Saved entries:
* * *

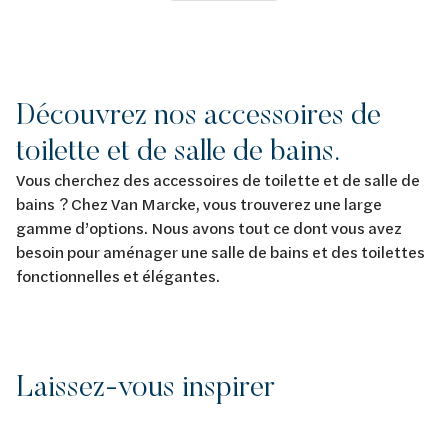
Découvrez nos accessoires de
toilette et de salle de bains.
Vous cherchez des accessoires de toilette et de salle de
bains ? Chez Van Marcke, vous trouverez une large
gamme d’options. Nous avons tout ce dont vous avez
besoin pour aménager une salle de bains et des toilettes
fonctionnelles et élégantes.
Laissez-vous inspirer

* * *

## Exercise aim
Restate exactly, please, only the lines between the start of the data and the line containing "besoin pour aménager", both ends included, skipping the pictures.

## Solution to the problem
Découvrez nos accessoires de
toilette et de salle de bains.
Vous cherchez des accessoires de toilette et de salle de
bains ? Chez Van Marcke, vous trouverez une large
gamme d’options. Nous avons tout ce dont vous avez
besoin pour aménager une salle de bains et des toilettes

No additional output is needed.